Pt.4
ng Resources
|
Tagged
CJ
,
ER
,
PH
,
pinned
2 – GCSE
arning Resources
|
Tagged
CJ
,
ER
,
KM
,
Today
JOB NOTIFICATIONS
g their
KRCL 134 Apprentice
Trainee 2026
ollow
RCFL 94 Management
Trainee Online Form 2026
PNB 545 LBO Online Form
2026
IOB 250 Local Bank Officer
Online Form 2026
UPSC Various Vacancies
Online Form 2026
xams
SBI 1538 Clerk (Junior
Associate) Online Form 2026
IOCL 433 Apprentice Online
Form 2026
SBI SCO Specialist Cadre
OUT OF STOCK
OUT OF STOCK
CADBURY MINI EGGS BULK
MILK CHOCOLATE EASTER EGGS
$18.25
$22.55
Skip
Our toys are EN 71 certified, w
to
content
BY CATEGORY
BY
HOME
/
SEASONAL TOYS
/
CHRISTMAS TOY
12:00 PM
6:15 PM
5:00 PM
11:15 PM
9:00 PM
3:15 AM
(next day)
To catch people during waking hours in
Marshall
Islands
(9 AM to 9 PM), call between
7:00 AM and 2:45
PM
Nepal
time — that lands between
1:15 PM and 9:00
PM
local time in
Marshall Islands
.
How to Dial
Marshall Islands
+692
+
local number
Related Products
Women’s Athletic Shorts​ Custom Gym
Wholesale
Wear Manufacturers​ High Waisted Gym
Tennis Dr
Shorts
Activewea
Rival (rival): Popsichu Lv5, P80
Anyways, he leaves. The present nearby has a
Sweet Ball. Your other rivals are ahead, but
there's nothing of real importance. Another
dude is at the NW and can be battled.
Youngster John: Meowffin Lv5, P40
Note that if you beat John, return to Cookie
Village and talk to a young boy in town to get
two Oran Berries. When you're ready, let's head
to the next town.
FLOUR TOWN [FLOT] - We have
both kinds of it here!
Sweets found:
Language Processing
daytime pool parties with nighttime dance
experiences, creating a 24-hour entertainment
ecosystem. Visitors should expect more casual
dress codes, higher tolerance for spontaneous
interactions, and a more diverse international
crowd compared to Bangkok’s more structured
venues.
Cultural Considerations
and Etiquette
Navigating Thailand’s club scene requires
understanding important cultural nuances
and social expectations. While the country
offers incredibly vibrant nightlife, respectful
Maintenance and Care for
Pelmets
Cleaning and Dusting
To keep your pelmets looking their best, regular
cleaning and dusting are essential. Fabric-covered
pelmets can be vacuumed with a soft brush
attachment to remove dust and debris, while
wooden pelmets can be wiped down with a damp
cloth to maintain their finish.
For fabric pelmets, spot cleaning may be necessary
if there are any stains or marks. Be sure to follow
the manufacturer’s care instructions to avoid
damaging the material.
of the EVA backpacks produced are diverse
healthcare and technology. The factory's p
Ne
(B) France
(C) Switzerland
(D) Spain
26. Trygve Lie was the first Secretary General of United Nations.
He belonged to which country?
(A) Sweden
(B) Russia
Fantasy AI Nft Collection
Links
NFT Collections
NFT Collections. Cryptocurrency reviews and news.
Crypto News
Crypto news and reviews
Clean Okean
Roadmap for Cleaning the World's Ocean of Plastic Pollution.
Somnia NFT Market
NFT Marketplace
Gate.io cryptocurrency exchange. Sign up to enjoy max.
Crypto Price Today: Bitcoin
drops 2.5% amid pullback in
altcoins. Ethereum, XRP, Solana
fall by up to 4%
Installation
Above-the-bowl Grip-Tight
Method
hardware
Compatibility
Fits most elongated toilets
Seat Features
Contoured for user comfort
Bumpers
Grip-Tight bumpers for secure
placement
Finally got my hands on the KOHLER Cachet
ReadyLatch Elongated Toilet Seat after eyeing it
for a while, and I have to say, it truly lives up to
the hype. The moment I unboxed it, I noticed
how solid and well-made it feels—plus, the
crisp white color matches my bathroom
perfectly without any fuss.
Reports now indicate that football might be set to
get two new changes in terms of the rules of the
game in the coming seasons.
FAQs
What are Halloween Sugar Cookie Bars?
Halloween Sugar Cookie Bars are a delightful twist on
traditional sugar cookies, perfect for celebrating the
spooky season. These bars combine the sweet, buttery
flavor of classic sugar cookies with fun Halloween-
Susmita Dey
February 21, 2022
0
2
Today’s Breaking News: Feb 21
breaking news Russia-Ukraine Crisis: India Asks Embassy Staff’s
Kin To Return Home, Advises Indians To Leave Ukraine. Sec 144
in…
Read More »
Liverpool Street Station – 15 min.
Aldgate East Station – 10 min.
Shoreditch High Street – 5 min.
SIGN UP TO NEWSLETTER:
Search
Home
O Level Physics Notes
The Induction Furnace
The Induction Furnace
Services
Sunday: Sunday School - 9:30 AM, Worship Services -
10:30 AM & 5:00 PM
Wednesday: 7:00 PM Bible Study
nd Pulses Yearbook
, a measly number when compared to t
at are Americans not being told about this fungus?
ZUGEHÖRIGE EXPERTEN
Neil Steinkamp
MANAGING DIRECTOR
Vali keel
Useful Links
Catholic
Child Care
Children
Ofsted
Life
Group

• • •

=== Work request ===
If a line in the entries holds the string "have", copy it.

=== Written answer ===
FLOUR TOWN [FLOT] - We have
for a while, and I have to say, it truly lives up to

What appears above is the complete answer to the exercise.